Hopefully the most common case: All arguments are valid, therefore the whole validation succeeds and returns the validated candidate value, wrapped in a ValidationSuccess.

;; Every argument is invalid, returns a ValidationFailure with all ValidationErrors.
(create-config "" -1 :staging ["user1" ""])
;; => #active.clojure.validation/ValidationFailure{:errors
;;      [#active.clojure.validation/ValidationError{:candidate ""
;;                                                  :message   :active.clojure.validation/non-empty-string
;;                                                  :label     :host}
;;       #active.clojure.validation/ValidationError{:candidate -1
;;                                                  :message   :active.clojure.validation/pos-int
;;                                                  :label     :port}
;;       #active.clojure.validation/ValidationError{:candidate -1
;;                                                  :message   :validation/port
;;                                                  :label     :port}
;;       #active.clojure.validation/ValidationError{:candidate :staging
;;                                                  :message   [:active.clojure.validation/one-of #{:prod :test :dev}]
;;                                                  :label     :port}
;;       #active.clojure.validation/ValidationError{:candidate ""
;;                                                  :message   :active.clojure.validation/one-of #{:prod :test :dev}
;;                                                  :label     [:admin-users 1]}]}

The dire case in which each argument is invalid. Note that the result is a ValidationFailure that contains a sequence of ValidationErrors. Each error tells us which candidate was causing the error (:candidate), which validation was violated (:message) and gives us a :label to refer back to the cause of the error. Also note that the -1 shows up twice. This is to be expected, because it violates both validations of our validate-all clause.

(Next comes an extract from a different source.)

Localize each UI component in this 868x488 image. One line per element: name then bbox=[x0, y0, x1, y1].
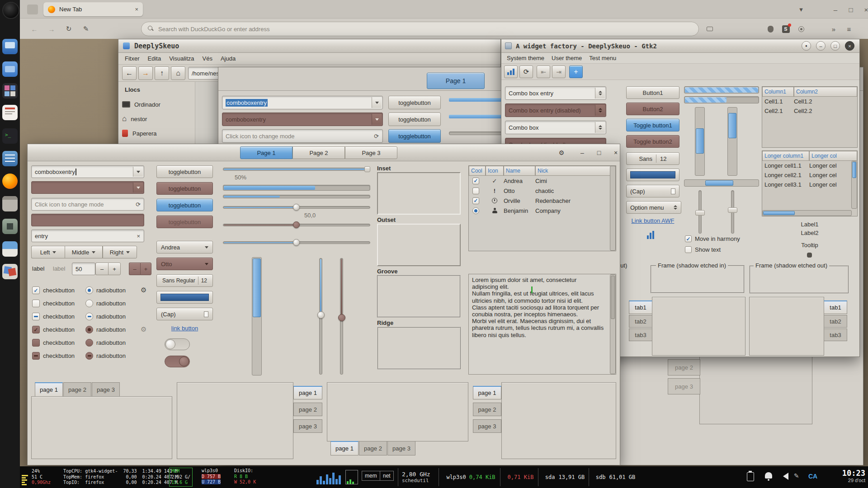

;; Only some arguments are invalid
(create-config "" 65537 :dev ["user1" ""])
;; => #active.clojure.validation/ValidationFailure{:errors
;;      [#active.clojure.validation/ValidationError{:candidate ""
;;                                                  :message   :active.clojure.validation/non-empty-string
;;                                                  :label     :host}
;;       #active.clojure.validation/ValidationError{:candidate 65537
;;                                                  :message   :validation/port
;;                                                  :label     :port}
;;       #active.clojure.validation/ValidationError{:candidate ""
;;                                                  :message   :active.clojure.validation/one-of #{:prod :test :dev}
;;                                                  :label     [:admin-users 1]}]}

This case shows the result of only some validations failing. Take note of the :port validation again. This time it is only one error. This is because it satisfies the validate-pos-int validation but not our custom validation specifying the legal port range.

Development

Testing

The Clojure tests can be executed via

lein test

For auto-testing the ClojureScript code, we use figwheel-main. In a terminal, do

lein fig

which starts a CLJS REPL. Opening

http://localhost:9500/figwheel-extra-main/auto-testing

in a browser window will then run the tests and display the results. After every code change, it will automatically reload and re-run the tests, notifying you via the browser of the result.

License

Copyright © 2014-2023 Active Group GmbH

Distributed under the Eclipse Public License either version 1.0 or (at your option) any later version.